**Task requirements:** All of the data that follows is to be printed exactly, without pictures.

::::::::::

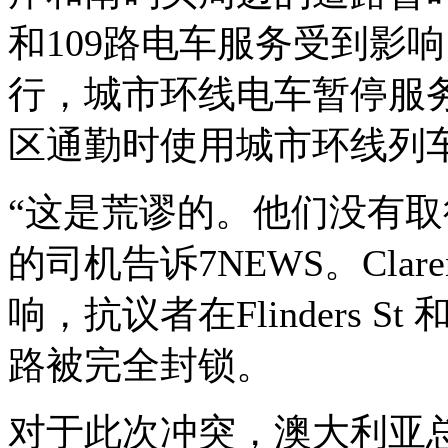
和
109
路电车服务受到影响
行，城市环线电车暂停服
区通勤时使用城市环线列
“这是荒谬的。他们没有取
的司机告诉
7NEWS
。
Clar
响，抗议者在
Flinders St
路被完全封锁。
对于此次冲突，澳大利亚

::::::::::

**Exercise result:**
和
109
路电车服务受到影响
行，城市环线电车暂停服
区通勤时使用城市环线列
“这是荒谬的。他们没有取
的司机告诉
7NEWS
。
Clar
响，抗议者在
Flinders St
路被完全封锁。
对于此次冲突，澳大利亚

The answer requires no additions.